Oh, I find it ever so tempting to attack the premise of the article from Tralee Pearce in the Globe and Mail about “resilience” as the new parenting buzzword. Somehow, “parenting” and “buzzword,” with all the trendiness that implies, are not words that should go together. Surely our approaches to raising our kids should survive longer than the season of the leg warmer or the tangerine dream.

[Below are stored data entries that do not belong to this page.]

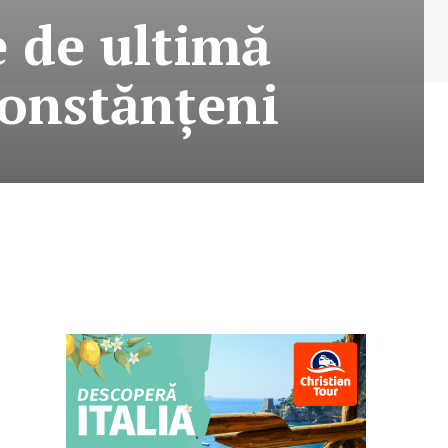
e de ultimă
constănțeni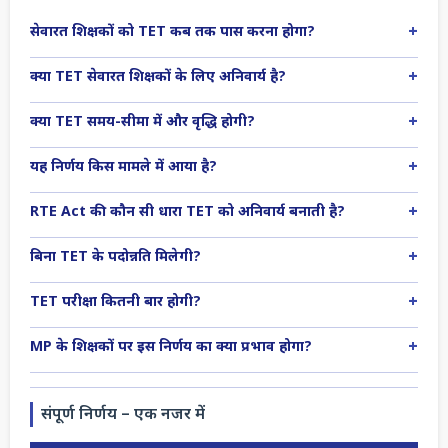
+
सेवारत शिक्षकों को TET कब तक पास करना होगा?
+
क्या TET सेवारत शिक्षकों के लिए अनिवार्य है?
+
क्या TET समय-सीमा में और वृद्धि होगी?
+
यह निर्णय किस मामले में आया है?
+
RTE Act की कौन सी धारा TET को अनिवार्य बनाती है?
+
बिना TET के पदोन्नति मिलेगी?
+
TET परीक्षा कितनी बार होगी?
+
MP के शिक्षकों पर इस निर्णय का क्या प्रभाव होगा?
संपूर्ण निर्णय – एक नजर में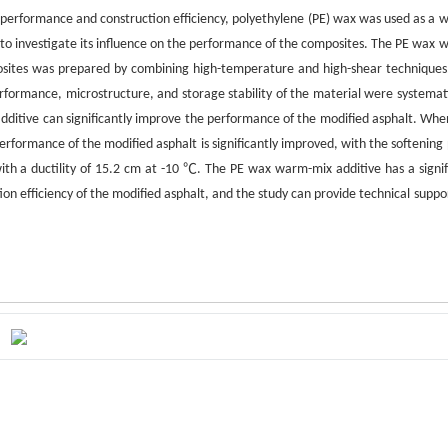
e performance and construction efficiency, polyethylene (PE) wax was used as a 
to investigate its influence on the performance of the composites. The PE wax 
osites was prepared by combining high-temperature and high-shear techniques
formance, microstructure, and storage stability of the material were systemati
dditive can significantly improve the performance of the modified asphalt. Whe
formance of the modified asphalt is significantly improved, with the softening 
ith a ductility of 15.2 cm at -10 ℃. The PE wax warm-mix additive has a signif
 efficiency of the modified asphalt, and the study can provide technical suppor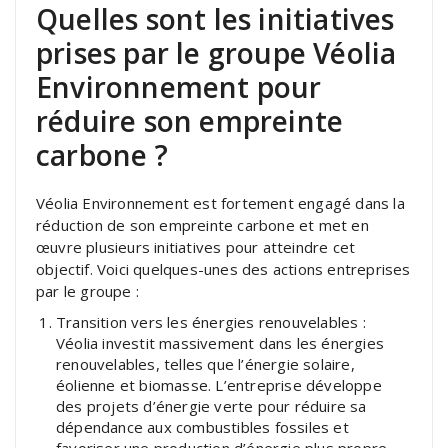
Quelles sont les initiatives
prises par le groupe Véolia
Environnement pour
réduire son empreinte
carbone ?
Véolia Environnement est fortement engagé dans la
réduction de son empreinte carbone et met en
œuvre plusieurs initiatives pour atteindre cet
objectif. Voici quelques-unes des actions entreprises
par le groupe :
Transition vers les énergies renouvelables :
Véolia investit massivement dans les énergies
renouvelables, telles que l’énergie solaire,
éolienne et biomasse. L’entreprise développe
des projets d’énergie verte pour réduire sa
dépendance aux combustibles fossiles et
favoriser une production d’énergie plus propre.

My favourite passage from the article is the one that points out how damaging this whole notion of trends can be:
“Every year there are new buzzwords you have to learn,” says Toronto parenting and health writer Lisa Bendall, who has been vocal about how the parent-industrial complex has gone into overdrive. “It’s very persuasive and it does its job. We have a whole industry geared to making parents feel like idiots, like we can’t do it alone. And you have to keep reinventing it, so that’s where you get the new buzzwords.”

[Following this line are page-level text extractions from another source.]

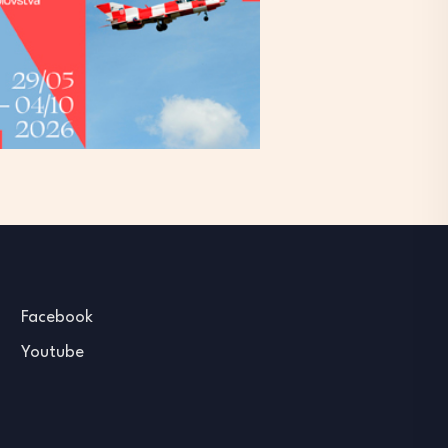
Facebook
Youtube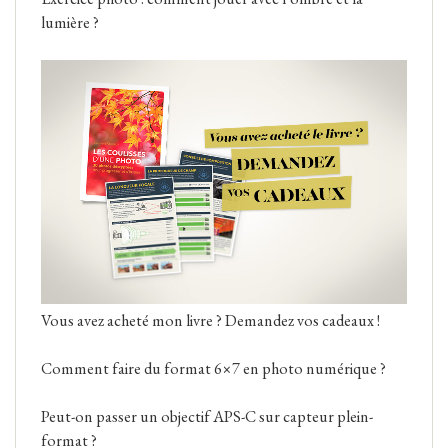
lumière ?
Vous avez acheté mon livre ? Demandez vos cadeaux !
Comment faire du format 6×7 en photo numérique ?
Peut-on passer un objectif APS-C sur capteur plein-
format ?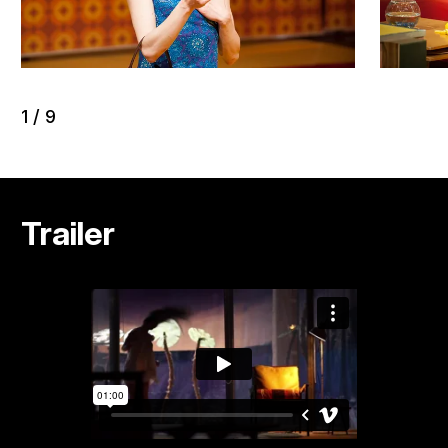
1
/
9
Trailer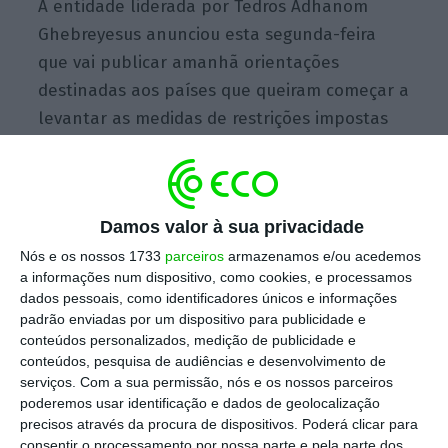
A entidade liderada por Tedros Adhanom
Ghebreyesus anunciou esta segunda-feira
que vai publicar amanhã orientações
destinadas aos países que queiram começar a
levantar as medidas de restrições impostas
devido à pandemia do novo coronavírus.
Nesse sentido, o diretor-geral da OMS disse,
Damos valor à sua privacidade
em conferência de imprensa transmitida pelo
Nós e os nossos 1733
parceiros
armazenamos e/ou acedemos
Twitter
, que
as medidas “devem ser levantas
a informações num dispositivo, como cookies, e processamos
dados pessoais, como identificadores únicos e informações
lentamente e de forma controlada”.
padrão enviadas por um dispositivo para publicidade e
conteúdos personalizados, medição de publicidade e
“Isto não pode acontecer de uma vez.
As
conteúdos, pesquisa de audiências e desenvolvimento de
serviços.
Com a sua permissão, nós e os nossos parceiros
medidas de controlo só podem ser levantadas
poderemos usar identificação e dados de geolocalização
se estiverem em vigor as medidas corretas de
precisos através da procura de dispositivos. Poderá clicar para
saúde pública
, incluindo uma capacidade
consentir o processamento por nossa parte e pela parte dos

Pearce chooses not to expand upon this theme of creating buzzwords for the sake of feeding the parenting industry engine, but it’s something I am constantly aware of. It’s like the engine of the 24-hour news cycle. The news people have to find something to fill their broadcast hours, and filling it becomes an end in itself. I often sense that I’m watching “filler” not “news.” The definition of “newsmaker,” I think, has changed; it’s much more about creating the news than earning a spot on the evening news or daily chat show.
Parenting newsmakers are no different; they must claim their place in the spotlight by creating a “new” school of thought.

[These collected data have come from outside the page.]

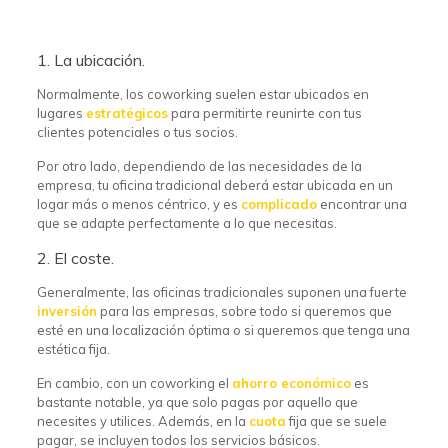
1. La ubicación.
Normalmente, los coworking suelen estar ubicados en
lugares
estratégicos
para permitirte reunirte con tus
clientes potenciales o tus socios.
Por otro lado, dependiendo de las necesidades de la
empresa, tu oficina tradicional deberá estar ubicada en un
logar más o menos céntrico, y es
complicado
encontrar una
que se adapte perfectamente a lo que necesitas.
2. El coste.
Generalmente, las oficinas tradicionales suponen una fuerte
inversión
para las empresas, sobre todo si queremos que
esté en una localización óptima o si queremos que tenga una
estética fija.
En cambio, con un coworking el
ahorro económico
es
bastante notable, ya que solo pagas por aquello que
necesites y utilices. Además, en la
cuota
fija que se suele
pagar, se incluyen todos los servicios básicos.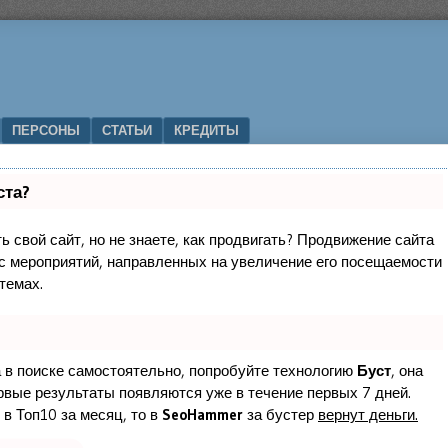
ПЕРСОНЫ
СТАТЬИ
КРЕДИТЫ
ста?
 свой сайт, но не знаете, как продвигать? Продвижение сайта
кс мероприятий, направленных на увеличение его посещаемости
темах.
а в поиске самостоятельно, попробуйте технологию
Буст
, она
ервые результаты появляются уже в течение первых 7 дней.
 в Топ10 за месяц, то в
SeoHammer
за бустер
вернут деньги.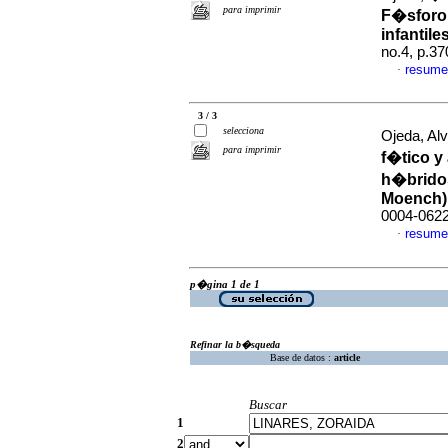
para imprimir
F�sforo 
infantil
no.4, p.3
resume
·
3 / 3
selecciona
Ojeda, Alv
para imprimir
f�tico y 
h�bridos
Moench)
0004-062
resume
·
p�gina 1 de 1
Refinar la b�squeda
Base de datos :
article
Buscar
1
2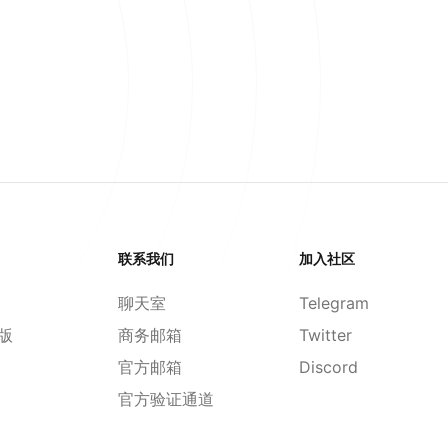
联系我们
加入社区
聊天室
Telegram
d版
商务邮箱
Twitter
官方邮箱
Discord
官方验证通道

As it happens, I am on trend with this whole resilience buzzword thing. I am very firmly of the Suck It Up, Buttercup School of Parenting. I read parenting books until I was cross-eyed when I was a very new parent (I still feel like a deer caught in the headlights, but I’m a deer without a flashing rookie sign, I guess.). So many of the books I read were of the Boost Your Kids’ Self-Esteem School. And you know what? I fell into that trap of saying “GOOD JOB!!” all day like a manic cheerleader. For about five minutes of my parenting life. I quickly abandoned it because I felt so stupid. It just didn’t feel natural at all. I cannot manufacture my kids’ self-esteem with hollow praise, and that’s what it often felt like. (I know I was doing it wrong; I know that no one advocates hollow praise.) But really, whether it’s praise or criticism, if your children depend on you to tell them they are doing well or poorly, something’s gone wrong.
My children know that they have my unconditional love. No question. But to my mind, praise has to be earned, and if I think my kids aren’t trying their hardest, I send them back to do something again until they do it better.
Buzzwords: everything old is new again. Samuel Beckett said it best (and grumpiest) 30 years ago:
Ever tried. Ever failed. No matter. Try again. Fail again. Fail better.